Der Verstorbene war verheiratet in einziger Ehe mit ….
In der Ehe galt der Güterstand der Zugewinngemeinschaft.
Ein Ehescheidungs- oder Eheaufhebungsverfahren ist nicht anhängig.
Die Ehe war kinderlos.
Der Verstorbene entstammte der Ehe zwischen … und … .
Aus ihrer Ehe sind hervorgegangen:
– der Erblasser
– …
Eine Verfugung von Todes wegen des Verstorbenen ist nicht vorhanden.
Am 04.07.2018 unterzeichneten die Eltern des Erblassers … sowie die Ehefrau des Erblassers … ein mit „Nachlassverfügung mit Haftungserklarung“ überschriebenes Formular der Sparkasse … Hierin heißt es auszugsweise:
„… ich versichere/Wir versichern hiermit ausdrücklich, dass ich/wir der/die alleinige(n) Erbe(n) des Erblassers bin/sind und dass Testamentsvollstreckung, Nachlassverwaltung, Nachlasspflegschaft oder Nachlasskonkurs nicht angeordnet ist.
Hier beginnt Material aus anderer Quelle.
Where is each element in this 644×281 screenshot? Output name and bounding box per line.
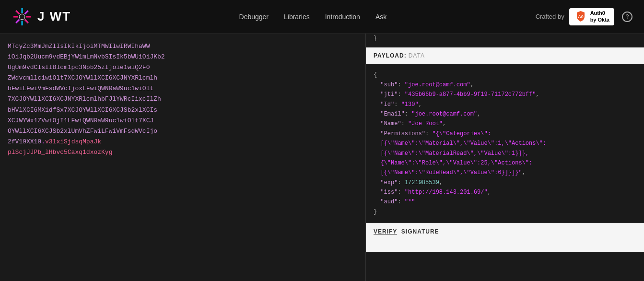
- nav-libraries[interactable]: Libraries: [284, 13, 310, 21]
- left-panel: MTcyZc3MmJmZlIsIkIkIjoiMTMWIlwIRWIhaWWiO…: [0, 34, 366, 281]
- svg-line-4: [25, 11, 28, 14]
- payload-json: { "sub": "joe.root@camf.com", "jti": "43…: [366, 64, 644, 223]
- payload-sub: DATA: [409, 52, 425, 59]
- main-layout: MTcyZc3MmJmZlIsIkIkIjoiMTMWIlwIRWIhaWWiO…: [0, 34, 644, 281]
- auth0-text: Auth0 by Okta: [590, 10, 609, 23]
- svg-text:A0: A0: [578, 14, 584, 19]
- verify-label: VERIFY SIGNATURE: [374, 228, 439, 235]
- verify-section-header: VERIFY SIGNATURE: [366, 223, 644, 240]
- nav-ask[interactable]: Ask: [375, 13, 386, 21]
- jwt-logo-icon: [12, 6, 33, 27]
- payload-section-header: PAYLOAD:DATA: [366, 47, 644, 64]
- main-nav: Debugger Libraries Introduction Ask: [90, 13, 536, 21]
- svg-point-10: [19, 14, 25, 20]
- auth0-logo-icon: A0: [574, 10, 587, 23]
- svg-line-5: [16, 19, 19, 23]
- help-icon[interactable]: ?: [622, 12, 632, 22]
- nav-debugger[interactable]: Debugger: [239, 13, 269, 21]
- nav-introduction[interactable]: Introduction: [325, 13, 360, 21]
- auth0-badge[interactable]: A0 Auth0 by Okta: [569, 8, 614, 25]
- crafted-area: Crafted by A0 Auth0 by Okta ?: [536, 8, 632, 25]
- logo-area: J WT: [12, 6, 71, 27]
- svg-line-8: [25, 19, 28, 23]
- right-panel: } PAYLOAD:DATA { "sub": "joe.root@camf.c…: [366, 34, 644, 281]
- svg-line-9: [16, 11, 19, 14]
- logo-text: J WT: [37, 9, 71, 24]
- crafted-by-label: Crafted by: [536, 13, 564, 20]
- bottom-bar: [366, 240, 644, 252]
- encoded-part1: MTcyZc3MmJmZlIsIkIkIjoiMTMWIlwIRWIhaWWiO…: [8, 43, 165, 145]
- header-closing: }: [366, 34, 644, 47]
- dot1: .: [41, 138, 45, 145]
- encoded-jwt: MTcyZc3MmJmZlIsIkIkIjoiMTMWIlwIRWIhaWWiO…: [8, 41, 358, 158]
- auth0-name: Auth0: [590, 10, 609, 16]
- header: J WT Debugger Libraries Introduction Ask…: [0, 0, 644, 34]
- payload-label: PAYLOAD:: [374, 52, 407, 59]
- auth0-sub: by Okta: [590, 17, 609, 23]
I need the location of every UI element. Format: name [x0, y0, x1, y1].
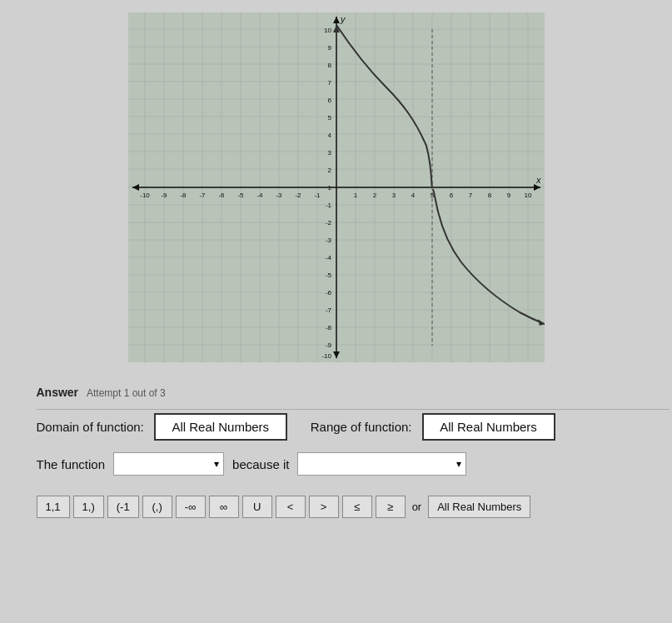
svg-text:-10: -10 [321, 352, 331, 360]
bottom-buttons-row: 1,1 1,) (-1 (,) -∞ ∞ U < > ≤ ≥ or All Re… [37, 491, 636, 523]
btn-openparen-neg1[interactable]: (-1 [107, 496, 139, 518]
svg-text:-8: -8 [325, 324, 331, 331]
btn-union[interactable]: U [242, 496, 272, 518]
svg-text:4: 4 [327, 132, 331, 139]
svg-text:5: 5 [327, 114, 331, 122]
svg-text:7: 7 [327, 79, 331, 87]
svg-text:2: 2 [327, 167, 331, 174]
svg-text:6: 6 [327, 97, 331, 104]
svg-text:-4: -4 [325, 254, 331, 262]
svg-text:8: 8 [487, 192, 491, 199]
svg-text:-7: -7 [325, 307, 331, 314]
svg-text:-9: -9 [161, 192, 167, 199]
function-label: The function [37, 457, 106, 471]
because-select-wrapper[interactable]: passes the vertical line test fails the … [297, 452, 466, 476]
domain-value-box: All Real Numbers [154, 413, 287, 441]
btn-gt[interactable]: > [309, 496, 339, 518]
or-text: or [409, 501, 426, 513]
divider [37, 409, 670, 410]
svg-text:8: 8 [327, 62, 331, 69]
btn-gte[interactable]: ≥ [376, 496, 406, 518]
svg-text:9: 9 [327, 44, 331, 52]
svg-text:1: 1 [353, 192, 357, 199]
svg-text:-2: -2 [325, 219, 331, 227]
btn-parens[interactable]: (,) [142, 496, 172, 518]
svg-text:10: 10 [524, 192, 531, 199]
attempt-text: Attempt 1 out of 3 [87, 387, 166, 399]
svg-text:-6: -6 [218, 192, 225, 199]
svg-text:3: 3 [327, 149, 331, 157]
range-value-box: All Real Numbers [422, 413, 555, 441]
svg-text:-3: -3 [276, 192, 282, 199]
main-container: x y -10 -9 -8 -7 -6 -5 -4 -3 -2 -1 1 2 3… [0, 0, 672, 623]
svg-text:9: 9 [506, 192, 510, 199]
answer-title: Answer [37, 386, 79, 399]
btn-11[interactable]: 1,1 [37, 496, 70, 518]
btn-inf[interactable]: ∞ [209, 496, 239, 518]
svg-text:-5: -5 [237, 192, 244, 199]
range-label: Range of function: [311, 420, 412, 434]
btn-lt[interactable]: < [276, 496, 306, 518]
graph-container: x y -10 -9 -8 -7 -6 -5 -4 -3 -2 -1 1 2 3… [128, 12, 545, 362]
svg-text:10: 10 [324, 27, 331, 34]
svg-text:6: 6 [449, 192, 453, 199]
domain-label: Domain of function: [37, 420, 144, 434]
btn-1close[interactable]: 1,) [73, 496, 104, 518]
answer-label: Answer Attempt 1 out of 3 [37, 386, 636, 399]
answer-section: Answer Attempt 1 out of 3 Domain of func… [20, 377, 653, 531]
because-select[interactable]: passes the vertical line test fails the … [297, 452, 466, 476]
function-row: The function is a function is not a func… [37, 452, 636, 476]
svg-text:-10: -10 [140, 192, 150, 199]
svg-text:-4: -4 [256, 192, 263, 199]
svg-text:-1: -1 [314, 192, 321, 199]
svg-text:7: 7 [468, 192, 472, 199]
function-select-wrapper[interactable]: is a function is not a function [113, 452, 224, 476]
svg-text:-8: -8 [180, 192, 187, 199]
svg-text:x: x [535, 175, 541, 185]
svg-text:-6: -6 [325, 289, 331, 297]
because-label: because it [232, 457, 289, 471]
coordinate-graph: x y -10 -9 -8 -7 -6 -5 -4 -3 -2 -1 1 2 3… [128, 12, 545, 362]
svg-text:1: 1 [327, 184, 331, 192]
btn-lte[interactable]: ≤ [342, 496, 372, 518]
svg-text:-2: -2 [295, 192, 301, 199]
svg-text:-1: -1 [325, 202, 331, 209]
function-select[interactable]: is a function is not a function [113, 452, 224, 476]
svg-text:-3: -3 [325, 237, 331, 244]
svg-text:-9: -9 [325, 341, 331, 349]
svg-text:3: 3 [391, 192, 396, 199]
btn-neg-inf[interactable]: -∞ [176, 496, 206, 518]
svg-text:-7: -7 [199, 192, 206, 199]
btn-all-real[interactable]: All Real Numbers [428, 496, 530, 518]
svg-text:-5: -5 [325, 272, 331, 279]
svg-text:2: 2 [372, 192, 376, 199]
domain-range-row: Domain of function: All Real Numbers Ran… [37, 413, 636, 441]
svg-text:4: 4 [411, 192, 415, 199]
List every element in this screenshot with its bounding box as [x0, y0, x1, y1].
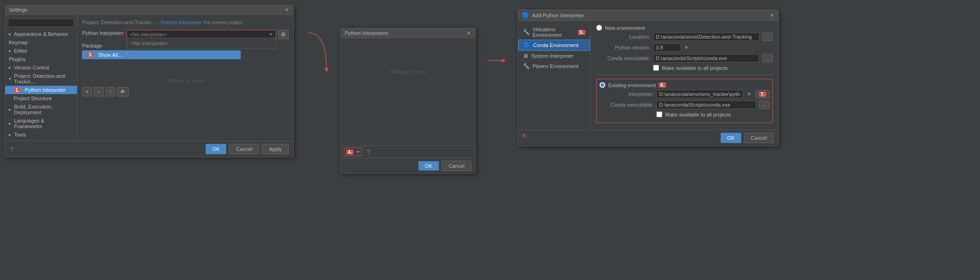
conda-exe-new-browse-btn[interactable]: ...	[762, 54, 773, 62]
interpreter-input[interactable]	[656, 90, 743, 98]
add-interp-cancel-btn[interactable]: Cancel	[744, 133, 774, 143]
interpreters-window: Python Interpreters × Nothing to show 4.…	[341, 28, 476, 174]
cancel-button[interactable]: Cancel	[229, 144, 259, 154]
sidebar-item-label: Editor	[14, 48, 28, 54]
interpreter-value: <No interpreter>	[130, 32, 167, 37]
new-env-radio-row: New environment	[596, 25, 773, 31]
sidebar-item-project-structure[interactable]: Project Structure	[5, 94, 77, 102]
arrow-svg-2	[485, 42, 508, 79]
add-interp-content: New environment Location: ... Python ver…	[591, 21, 778, 130]
existing-env-section: Existing environment 6. Interpreter: ▼ 7…	[596, 79, 773, 123]
dropdown-caret-icon: ▼	[269, 32, 273, 37]
existing-env-radio[interactable]	[599, 82, 605, 88]
add-interp-pipenv[interactable]: 🔧 Pipenv Environment	[518, 61, 590, 71]
sidebar-item-label: Project: Detection-and-Trackin...	[14, 73, 73, 84]
step6-badge: 6.	[659, 82, 666, 88]
new-env-fields: Location: ... Python version: ▼ Conda ex…	[604, 33, 773, 71]
settings-close-btn[interactable]: ×	[284, 7, 290, 13]
footer-buttons: OK Cancel Apply	[206, 144, 289, 154]
interp-browse-btn[interactable]: 7.	[756, 90, 770, 98]
chevron-icon: ▾	[9, 76, 11, 81]
sidebar-item-languages[interactable]: ▸ Languages & Frameworks	[5, 116, 77, 130]
sidebar-item-label: Project Structure	[14, 96, 52, 101]
add-interp-virtualenv[interactable]: 🔧 Virtualenv Environment 5.	[518, 25, 590, 40]
make-available-existing-checkbox[interactable]	[656, 111, 662, 117]
sidebar-item-label: Version Control	[14, 65, 49, 70]
ok-button[interactable]: OK	[206, 144, 226, 154]
add-interp-body: 🔧 Virtualenv Environment 5. 🔵 Conda Envi…	[518, 21, 778, 130]
step7-badge: 7.	[759, 92, 766, 97]
sidebar-item-label: Build, Execution, Deployment	[14, 104, 73, 115]
settings-search-input[interactable]	[8, 19, 74, 27]
arrow-area-2	[485, 42, 508, 79]
make-available-new-row: Make available to all projects	[653, 65, 773, 71]
location-browse-btn[interactable]: ...	[762, 33, 773, 41]
sidebar-item-project[interactable]: ▾ Project: Detection-and-Trackin...	[5, 72, 77, 86]
apply-button[interactable]: Apply	[262, 144, 289, 154]
show-all-btn[interactable]: 3. Show All... ↖	[82, 50, 241, 59]
arrow-svg-1	[303, 23, 331, 79]
interpreters-close-btn[interactable]: ×	[466, 30, 472, 36]
add-interp-conda[interactable]: 🔵 Conda Environment	[518, 40, 590, 51]
interpreter-label: Python Interpreter:	[82, 30, 125, 36]
new-env-radio[interactable]	[596, 25, 602, 31]
interp-toolbar: 4. + ⊤	[341, 145, 475, 158]
interp-cancel-btn[interactable]: Cancel	[442, 161, 472, 171]
location-row: Location: ...	[604, 33, 773, 41]
step4-badge: 4.	[346, 150, 354, 155]
interp-field-label: Interpreter:	[607, 91, 653, 97]
add-interp-close-btn[interactable]: ×	[769, 13, 775, 18]
conda-env-icon: 🔵	[523, 42, 530, 48]
sidebar-item-python-interpreter[interactable]: 1. Python Interpreter	[5, 86, 77, 94]
existing-env-radio-row: Existing environment 6.	[599, 82, 770, 88]
add-interp-footer: 8. OK Cancel	[518, 130, 778, 146]
breadcrumb-current: Python Interpreter	[161, 20, 202, 25]
sidebar-item-label: Plugins	[9, 56, 26, 62]
step1-badge: 1.	[14, 88, 21, 93]
interp-ok-btn[interactable]: OK	[418, 161, 439, 171]
sidebar-item-build[interactable]: ▸ Build, Execution, Deployment	[5, 102, 77, 116]
eye-btn[interactable]: 👁	[117, 87, 129, 96]
make-available-new-label: Make available to all projects	[662, 65, 728, 71]
filter-icon[interactable]: ⊤	[366, 149, 371, 156]
conda-exe-existing-input[interactable]	[656, 101, 756, 109]
add-package-btn[interactable]: +	[82, 87, 92, 96]
conda-exe-new-row: Conda executable: ...	[604, 54, 773, 62]
location-input[interactable]	[653, 33, 759, 41]
sidebar-item-tools[interactable]: ▸ Tools	[5, 130, 77, 139]
make-available-existing-row: Make available to all projects	[656, 111, 770, 117]
add-interpreter-btn[interactable]: +	[356, 149, 360, 155]
system-icon: 🖥	[523, 53, 528, 59]
interp-footer: OK Cancel	[341, 158, 475, 173]
python-version-row: Python version: ▼	[604, 43, 773, 52]
sidebar-item-editor[interactable]: ▸ Editor	[5, 47, 77, 55]
python-version-input[interactable]	[653, 43, 681, 52]
conda-exe-existing-label: Conda executable:	[607, 102, 653, 108]
upgrade-package-btn[interactable]: ↑	[105, 87, 115, 96]
sidebar-item-plugins[interactable]: Plugins	[5, 55, 77, 63]
conda-exe-new-input[interactable]	[653, 54, 759, 62]
interpreters-title: Python Interpreters	[345, 30, 389, 36]
interpreter-dropdown[interactable]: <No interpreter> ▼ <No interpreter>	[126, 30, 276, 39]
conda-exe-new-label: Conda executable:	[604, 55, 650, 61]
sidebar-item-appearance[interactable]: ▸ Appearance & Behavior	[5, 30, 77, 38]
add-interp-system[interactable]: 🖥 System Interpreter	[518, 51, 590, 61]
make-available-new-checkbox[interactable]	[653, 65, 659, 71]
help-icon[interactable]: ?	[10, 146, 13, 153]
dropdown-option-no-interp[interactable]: <No interpreter>	[127, 39, 275, 48]
sidebar-item-keymap[interactable]: Keymap	[5, 38, 77, 47]
add-interp-ok-btn[interactable]: OK	[721, 133, 741, 143]
settings-window: Settings × ▸ Appearance & Behavior Keyma…	[5, 5, 294, 157]
sidebar-item-version-control[interactable]: ▸ Version Control	[5, 63, 77, 72]
step5-badge: 5.	[578, 30, 585, 35]
sidebar-item-label: Appearance & Behavior	[14, 31, 68, 37]
interp-nothing-to-show: Nothing to show	[344, 69, 473, 75]
existing-env-label: Existing environment	[608, 82, 656, 88]
conda-exe-existing-row: Conda executable: ...	[607, 101, 770, 109]
remove-package-btn[interactable]: −	[94, 87, 104, 96]
interpreter-gear-btn[interactable]: ⚙	[278, 30, 289, 39]
conda-exe-existing-browse-btn[interactable]: ...	[759, 101, 770, 109]
chevron-icon: ▸	[9, 107, 11, 112]
arrow-area-1	[303, 23, 331, 79]
breadcrumb: Project: Detection-and-Trackin... › Pyth…	[82, 20, 289, 25]
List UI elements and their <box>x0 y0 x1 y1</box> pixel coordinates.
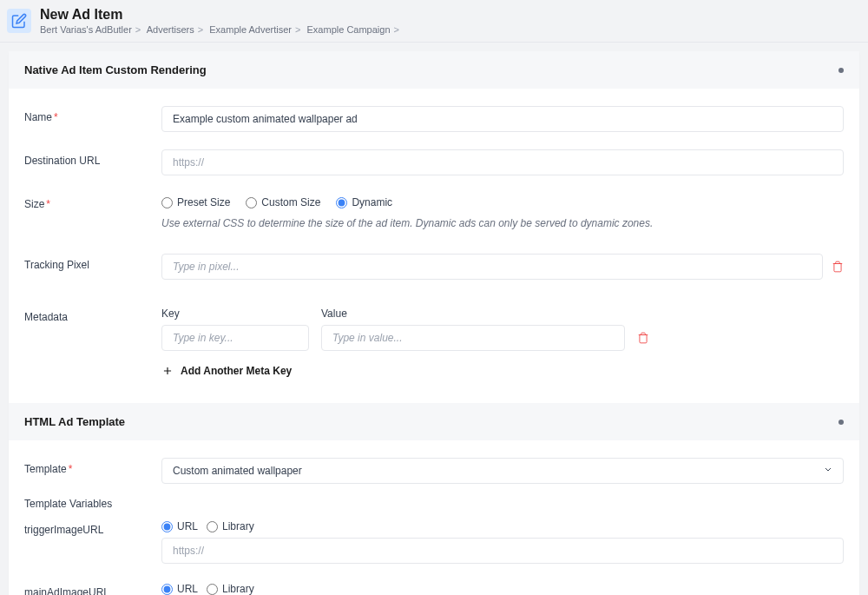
template-select[interactable] <box>161 458 844 484</box>
trash-icon <box>637 332 649 344</box>
page-header: New Ad Item Bert Varias's AdButler> Adve… <box>0 0 868 43</box>
size-label: Size* <box>24 193 161 210</box>
metadata-label: Metadata <box>24 306 161 323</box>
section-toggle-icon <box>838 420 844 425</box>
name-input[interactable] <box>161 106 844 132</box>
section-native-rendering[interactable]: Native Ad Item Custom Rendering <box>9 51 859 89</box>
trash-icon <box>832 261 844 273</box>
section-toggle-icon <box>838 68 844 73</box>
trigger-library-radio[interactable]: Library <box>207 520 254 532</box>
trigger-url-input[interactable] <box>161 538 844 564</box>
edit-icon <box>7 9 31 33</box>
tracking-pixel-input[interactable] <box>161 254 823 280</box>
template-vars-label: Template Variables <box>24 493 161 515</box>
meta-key-header: Key <box>161 307 309 320</box>
trigger-image-label: triggerImageURL <box>24 519 161 536</box>
add-meta-button[interactable]: Add Another Meta Key <box>161 365 844 377</box>
meta-key-input[interactable] <box>161 325 309 351</box>
tracking-pixel-label: Tracking Pixel <box>24 254 161 271</box>
meta-value-header: Value <box>321 307 844 320</box>
breadcrumb[interactable]: Bert Varias's AdButler> Advertisers> Exa… <box>40 24 403 35</box>
destination-url-input[interactable] <box>161 149 844 175</box>
size-help-text: Use external CSS to determine the size o… <box>161 217 844 229</box>
delete-meta-button[interactable] <box>637 332 649 344</box>
size-dynamic-radio[interactable]: Dynamic <box>336 196 392 208</box>
name-label: Name* <box>24 106 161 123</box>
trigger-url-radio[interactable]: URL <box>161 520 198 532</box>
plus-icon <box>161 365 174 377</box>
meta-value-input[interactable] <box>321 325 625 351</box>
section-html-template[interactable]: HTML Ad Template <box>9 403 859 440</box>
size-custom-radio[interactable]: Custom Size <box>246 196 320 208</box>
size-preset-radio[interactable]: Preset Size <box>161 196 230 208</box>
destination-url-label: Destination URL <box>24 149 161 167</box>
template-label: Template* <box>24 458 161 475</box>
main-image-label: mainAdImageURL <box>24 581 161 595</box>
main-url-radio[interactable]: URL <box>161 583 198 595</box>
delete-pixel-button[interactable] <box>832 261 844 273</box>
main-library-radio[interactable]: Library <box>207 583 254 595</box>
page-title: New Ad Item <box>40 7 403 23</box>
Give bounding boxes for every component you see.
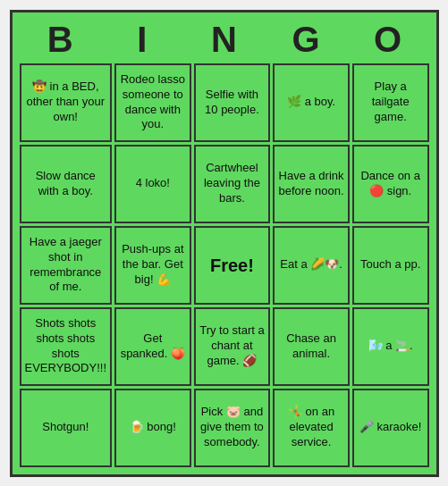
cell-o4[interactable]: 🌬️ a 🚬. bbox=[352, 307, 429, 386]
cell-i4[interactable]: Get spanked. 🍑 bbox=[114, 307, 191, 386]
cell-i5[interactable]: 🍺 bong! bbox=[114, 389, 191, 467]
letter-g: G bbox=[266, 20, 345, 60]
cell-o5[interactable]: 🎤 karaoke! bbox=[352, 389, 429, 467]
cell-i1[interactable]: Rodeo lasso someone to dance with you. bbox=[114, 63, 191, 142]
letter-i: I bbox=[103, 20, 182, 60]
cell-o3[interactable]: Touch a pp. bbox=[352, 226, 429, 305]
cell-n5[interactable]: Pick 🐷 and give them to somebody. bbox=[194, 389, 271, 467]
cell-b3[interactable]: Have a jaeger shot in remembrance of me. bbox=[20, 226, 113, 305]
bingo-card: B I N G O 🤠 in a BED, other than your ow… bbox=[10, 10, 439, 477]
cell-i3[interactable]: Push-ups at the bar. Get big! 💪 bbox=[114, 226, 191, 305]
cell-g1[interactable]: 🌿 a boy. bbox=[273, 63, 350, 142]
cell-o1[interactable]: Play a tailgate game. bbox=[352, 63, 429, 142]
cell-b4[interactable]: Shots shots shots shots shots EVERYBODY!… bbox=[20, 307, 113, 386]
bingo-header: B I N G O bbox=[20, 20, 429, 60]
cell-n3[interactable]: Free! bbox=[194, 226, 271, 305]
cell-n2[interactable]: Cartwheel leaving the bars. bbox=[194, 145, 271, 223]
cell-b2[interactable]: Slow dance with a boy. bbox=[20, 145, 113, 223]
cell-g4[interactable]: Chase an animal. bbox=[273, 307, 350, 386]
cell-b1[interactable]: 🤠 in a BED, other than your own! bbox=[20, 63, 113, 142]
cell-o2[interactable]: Dance on a 🔴 sign. bbox=[352, 145, 429, 223]
cell-g3[interactable]: Eat a 🌽🐶. bbox=[273, 226, 350, 305]
cell-i2[interactable]: 4 loko! bbox=[114, 145, 191, 223]
cell-g2[interactable]: Have a drink before noon. bbox=[273, 145, 350, 223]
letter-n: N bbox=[184, 20, 263, 60]
cell-g5[interactable]: 🤸 on an elevated service. bbox=[273, 389, 350, 467]
cell-n4[interactable]: Try to start a chant at game. 🏈 bbox=[194, 307, 271, 386]
letter-b: B bbox=[21, 20, 99, 60]
letter-o: O bbox=[349, 20, 427, 60]
cell-b5[interactable]: Shotgun! bbox=[20, 389, 113, 467]
bingo-grid: 🤠 in a BED, other than your own!Rodeo la… bbox=[20, 63, 429, 467]
cell-n1[interactable]: Selfie with 10 people. bbox=[194, 63, 271, 142]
Ich/Wir bitte(n) die Sparkasse, auf die Vorlegung eines Erbscheins zu verzichten und die Guthaben bzw. Wertpapiere nach Verrechnung mit etwaigen Forderungen der Sparkasse gegen den Erblasser wie folgt zu übertragen/auszuzahlen:
….
Derzeit ist keine Übertragung gewünscht, diese erfolgt nach Vorlage des Erbscheins. Lediglich das Girokonto Nr. … wird wieder für den Zahlungsverkehr freigeschalten. Aufträge sind beleghaft mit allen 3 Unterschriften (siehe unten) im Original einzureichen ….“
Am 23.08.2018 wurde die Ausschlagung der Erbschaft von … zu Protokoll des Nachlassgerichts Landsberg erklärt.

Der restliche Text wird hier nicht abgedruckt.